SPD Hessen Süd - 25.April 2022 - 13:34

* 12. Dezember 1940
† 12. April 2022

Mit Dr. Norbert Wieczorek verliert die SPD einen überaus engagierten und hoch geachteten Genossen, der sich über Jahrzehnte für die Anliegen der SPD, des Landes Hessen und der Bürgerinnen und Bürger im Landkreis Groß-Gerau und Umgebung eingesetzt hat.

Er war von 1980 bis 2002 Mitglied des Deutschen Bundestages, darunter von 1994 bis 1998 Vorsitzender des Ausschusses für Angelegenheiten der Europäischen Union und von 2000 bis 2002 stellvertretender Vorsitzender der SPD-Bundestagsfraktion.
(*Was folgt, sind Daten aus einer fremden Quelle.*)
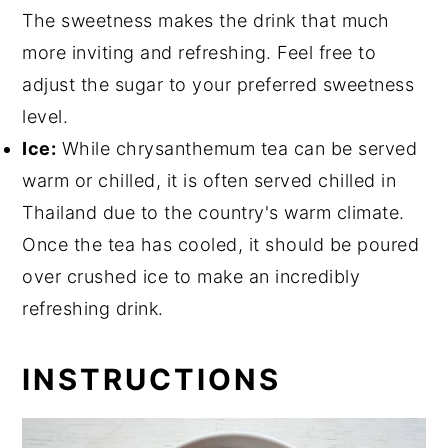
The sweetness makes the drink that much
more inviting and refreshing. Feel free to
adjust the sugar to your preferred sweetness
level.
Ice:
While chrysanthemum tea can be served
warm or chilled, it is often served chilled in
Thailand due to the country's warm climate.
Once the tea has cooled, it should be poured
over crushed ice to make an incredibly
refreshing drink.
INSTRUCTIONS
Ehrenamtlich tätig war er von 2009 bis 2019 als Mitglied der Kontrollkommission der Bundes-SPD, von 1986 bis 1998 als Schatzmeister des SPD-Bezirks Hessen-Süd und von 1976 bis 1993 als ehrenamtliches Mitglied des Kreistages Groß-Gerau. In den 1980er Jahren war er Vorsitzender des SPD-Unterbezirks Groß-Gerau, bis zuletzt war er dort Ehrenvorsitzender.
Dr. Norbert Wieczorek war ein kämpferischer Sozialdemokrat und eine herausragende Persönlichkeit, der sich beharrlich für seine Überzeugung einsetzte. Er ließ sich nicht verbiegen, verfügte über ein tief verwurzeltes Gerechtigkeitsempfinden und es war ihm eine Herzensangelegenheit, stets menschlich zu handeln.
Wir haben einen politischen Mitstreiter, einen Freund, einen Weggefährten und wunderbaren Menschen verloren.
Wir sind bestürzt und tief traurig. In Dankbarkeit für die langen Jahre guter Zusammenarbeit und Freundschaft bewahren wir ihm ein ehrendes Andenken.